4, adopt the matching algorithm of variance inverse weight summation.And used variance is an existing variance in the database, make the average of wavelet coefficient that only need extract iris to be identified at cognitive phase as eigenwert, promptly the eigenwert quantity extracted of recognition system cognitive phase only is half of learning phase extraction eigenwert quantity.The arithmetic speed that this has accelerated system has to a certain extent preferably improved the real-time performance of system.
Description of drawings
Fig. 1 is the Iris Location result schematic diagram
This figure iris original image uses is a width of cloth iris image in the CASIA iris database (version 1.0).It is that a panel height is 280 pixels, and wide is the gray level image matrix of 320 pixels.The zone that the circle of two whites comprises among the figure is belt iris region.
Fig. 2 is a coordinate system transformation model synoptic diagram
Fig. 3 is iris normalized result
Belt iris region among Fig. 1 is normalized into a fixing gray matrix, and the height of gray matrix is 64 pixels among the figure, and wide is 1024 pixels.

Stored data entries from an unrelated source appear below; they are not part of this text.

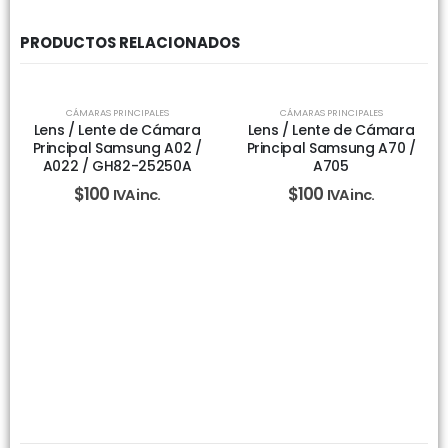
PRODUCTOS RELACIONADOS
CÁMARAS PRINCIPALES
CÁMARAS PRINCIPALES
Lens / Lente de Cámara
Lens / Lente de Cámara
Principal Samsung A02 /
Principal Samsung A70 /
A022 / GH82-25250A
A705
$
100
$
100
IVA inc.
IVA inc.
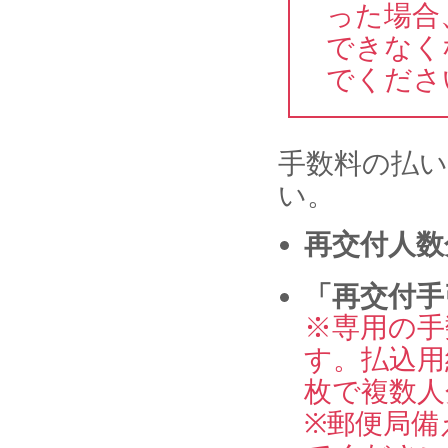
った場合
できなく
でくださ
手数料の払
い。
再交付人数
「再交付手
※専用の手
す。払込用
枚で複数人
※郵便局備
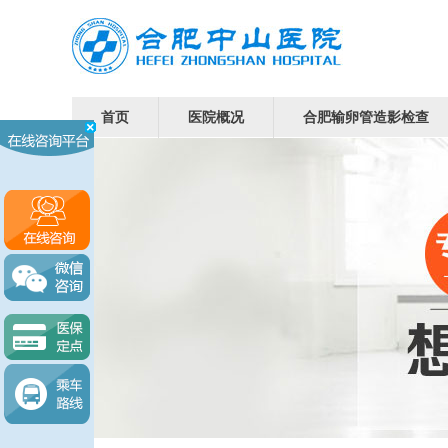
首页
医院概况
合肥输卵管造影检查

Fig. 4 is cut apart for the first time for iris image
Texture distribution situation according to iris is divided into 3 zones to the Normalized Grey Level matrix.Wherein texture distribution in a-quadrant is the closeest, and the texture of whole iris 70% all is distributed in this zone; The B zone includes 20% iris texture; The C zone includes 10% iris texture.
Fig. 5 is cut apart for the second time for iris image
According to the possibility that is subjected to noise, on the basis of Fig. 4, continue to segment the image into 18 little cut zone ((1) is to (18) among the figure).These 18 zonules are subjected to eyelid and ciliary interference less.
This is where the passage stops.